Duodenal gene expression in FMT clinical responders versus non-responders. Figure part A shows the top 10 genes of which baseline expression best differentiated responders from non-responders. Figure part B shows the top three genes of which change in gene expression (0–6 months) best differentiated responders from non-responders. Figure parts C–G show the genes from figure 5A that were significantly different between responders and non-responders at baseline. P values were calculated using Mann-Whitney U test between groups at each time point. Panel C p value=0.0039, panel D p value=0.011, panel E p value=0.0039, panel F p value=0.021, panel G p value=0.015. Figure parts H–L show the Spearman correlations between baseline expression of the genes from figure 5C–G and change in C peptide AUC. AUC, area under the curve; FMT, faecal microbiota transplantation.

Figure 6

Correlation plots with altered plasma metabolites, bacterial strains and residual beta cell function on FMT. (A) Plot showing Spearman correlations of all subjects pooled (n=20).
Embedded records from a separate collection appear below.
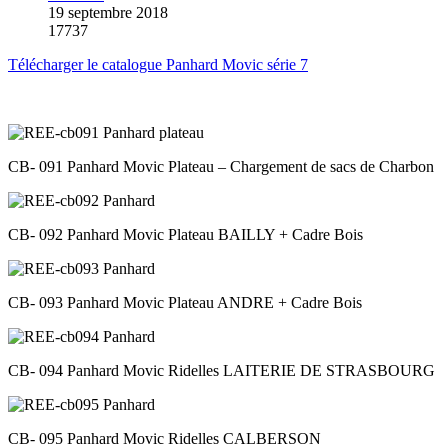
19 septembre 2018
17737
Télécharger le catalogue Panhard Movic série 7
CB- 091 Panhard Movic Plateau – Chargement de sacs de Charbon
CB- 092 Panhard Movic Plateau BAILLY + Cadre Bois
CB- 093 Panhard Movic Plateau ANDRE + Cadre Bois
CB- 094 Panhard Movic Ridelles LAITERIE DE STRASBOURG
CB- 095 Panhard Movic Ridelles CALBERSON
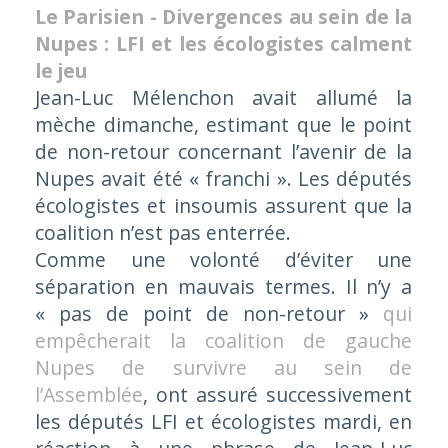
Le Parisien - Divergences au sein de la
Nupes : LFI et les écologistes calment
le jeu
Jean-Luc Mélenchon avait allumé la
mèche dimanche, estimant que le point
de non-retour concernant l’avenir de la
Nupes avait été « franchi ». Les députés
écologistes et insoumis assurent que la
coalition n’est pas enterrée.
Comme une volonté d’éviter une
séparation en mauvais termes. Il n’y a
« pas de point de non-retour »
qui
empêcherait la coalition de gauche
Nupes de survivre au sein de
l’Assemblée
, ont assuré successivement
les députés LFI et écologistes mardi, en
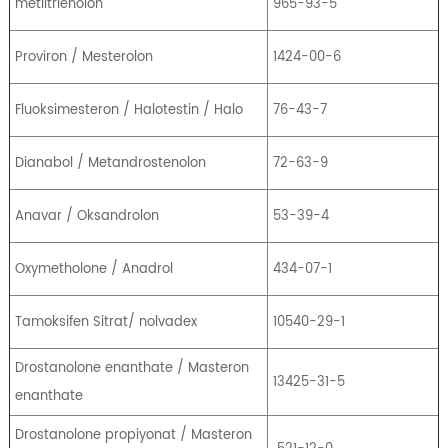
metiltrienolon
965-93-5
Proviron / Mesterolon
1424-00-6
Fluoksimesteron / Halotestin / Halo
76-43-7
Dianabol / Metandrostenolon
72-63-9
Anavar / Oksandrolon
53-39-4
Oxymetholone / Anadrol
434-07-1
Tamoksifen Sitrat/ nolvadex
10540-29-1
Drostanolone enanthate / Masteron
13425-31-5
enanthate
Drostanolone propiyonat / Masteron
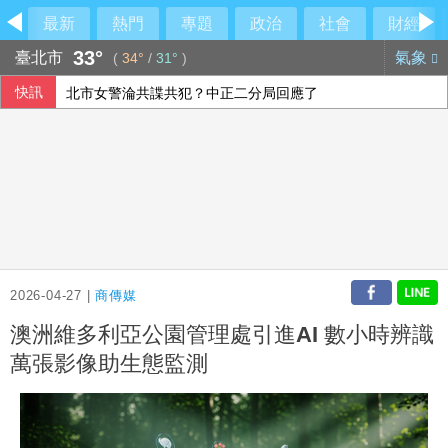
最新
熱門
專題
政治
社會
財經
33°
臺北市
氣象
(
34°
/
31°
)
快訊
北市女警淪共諜共犯？中正二分局回應了
「六都電競 x 傳說對決城市賽」桃園站本周日開戰 職業選手、
國際足總撤私有化提案非洲相挺 歐洲仍不滿持續抵制
陳時中稱曾提醒疫苗掮客 陳智菡怒列時間軸
2026-04-27 |
商傳媒
澳洲維多利亞公園管理處引進AI 數小時辨識
萬張影像助生態監測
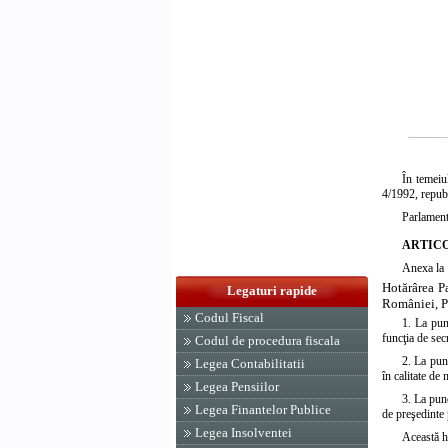
În temeiu
4/1992, republ
Parlament
ARTICO
Anexa la
Hotărârea P
Legaturi rapide
României, Pa
Codul Fiscal
1. La
pun
funcţia de se
Codul de procedura fiscala
2. La
pun
Legea Contabilitatii
în calitate d
Legea Pensiilor
3. La
pun
Legea Finantelor Publice
de preşedinte
Legea Insolventei
Această h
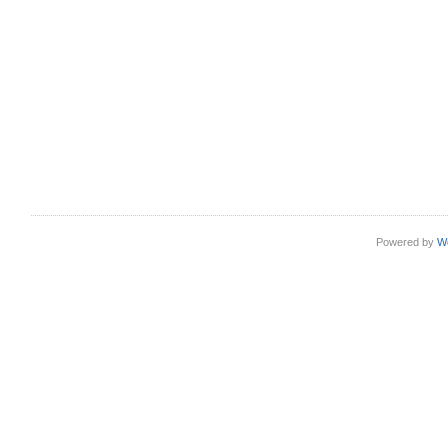
Powered by
W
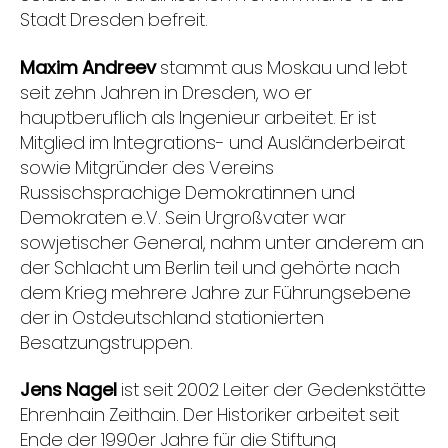
Stadt Dresden befreit.
Maxim Andreev
stammt aus Moskau und lebt
seit zehn Jahren in Dresden, wo er
hauptberuflich als Ingenieur arbeitet. Er ist
Mitglied im Integrations- und Ausländerbeirat
sowie Mitgründer des Vereins
Russischsprachige Demokratinnen und
Demokraten e.V. Sein Urgroßvater war
sowjetischer General, nahm unter anderem an
der Schlacht um Berlin teil und gehörte nach
dem Krieg mehrere Jahre zur Führungsebene
der in Ostdeutschland stationierten
Besatzungstruppen.
Jens Nagel
ist seit 2002 Leiter der Gedenkstätte
Ehrenhain Zeithain. Der Historiker arbeitet seit
Ende der 1990er Jahre für die Stiftung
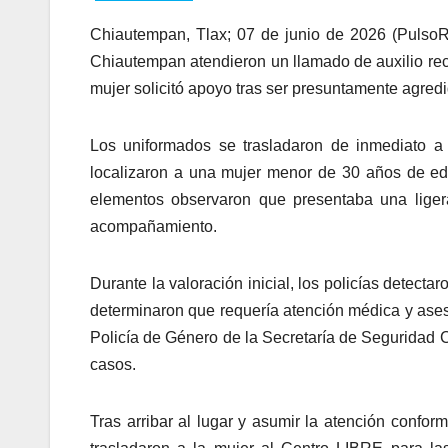
Chiautempan, Tlax; 07 de junio de 2026 (PulsoR
Chiautempan atendieron un llamado de auxilio rec
mujer solicitó apoyo tras ser presuntamente agredi
Los uniformados se trasladaron de inmediato a l
localizaron a una mujer menor de 30 años de eda
elementos observaron que presentaba una ligera
acompañamiento.
Durante la valoración inicial, los policías detectar
determinaron que requería atención médica y asesor
Policía de Género de la Secretaría de Seguridad C
casos.
Tras arribar al lugar y asumir la atención confor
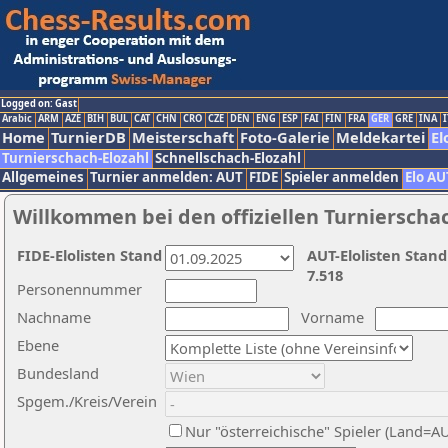
Logged on: Gast
Arabic
ARM
AZE
BIH
BUL
CAT
CHN
CRO
CZE
DEN
ENG
ESP
FAI
FIN
FRA
GER
GRE
INA
I
Home
TurnierDB
Meisterschaft
Foto-Galerie
Meldekartei
El
Turnierschach-Elozahl
Schnellschach-Elozahl
Allgemeines
Turnier anmelden: AUT
FIDE
Spieler anmelden
Elo AU
Willkommen bei den offiziellen Turnierscha
FIDE-Elolisten Stand
AUT-Elolisten Stand
7.518
Personennummer
Nachname
Vorname
Ebene
Bundesland
Spgem./Kreis/Verein
Nur "österreichische" Spieler (Land=A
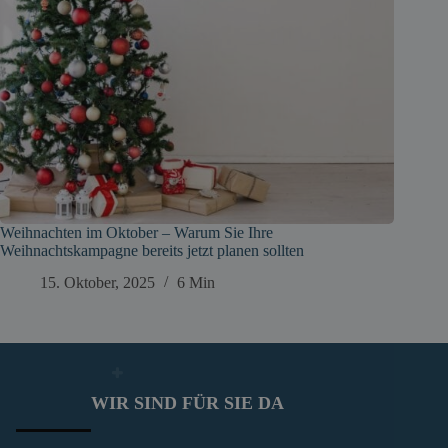
Weihnachten im Oktober – Warum Sie Ihre
Weihnachtskampagne bereits jetzt planen sollten
15. Oktober, 2025
6 Min
WIR SIND FÜR SIE DA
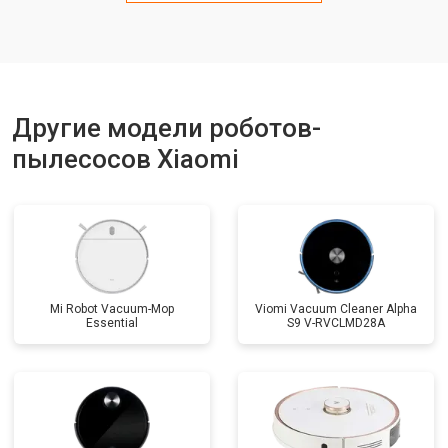
Другие модели роботов-
пылесосов Xiaomi
Mi Robot Vacuum-Mop
Viomi Vacuum Cleaner Alpha
Essential
S9 V-RVCLMD28A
Only significant (p<0.05) correlations are shown. Red designates a negative correlation and blue a positive correlation. Dot size corresponds to p value (larger is smaller) and dot colour to correlation strength (Spearman’s rho). This plot was derived from a larger plot from which all parameters that did not correlate with our primary endpoint and/or any key parameters were removed. (B) As figure part A, for autologous treatment group. (C)aAs figure part A, for the allogenic treatment group. AUC, area under the curve; FMT, faecal microbiota transplantation.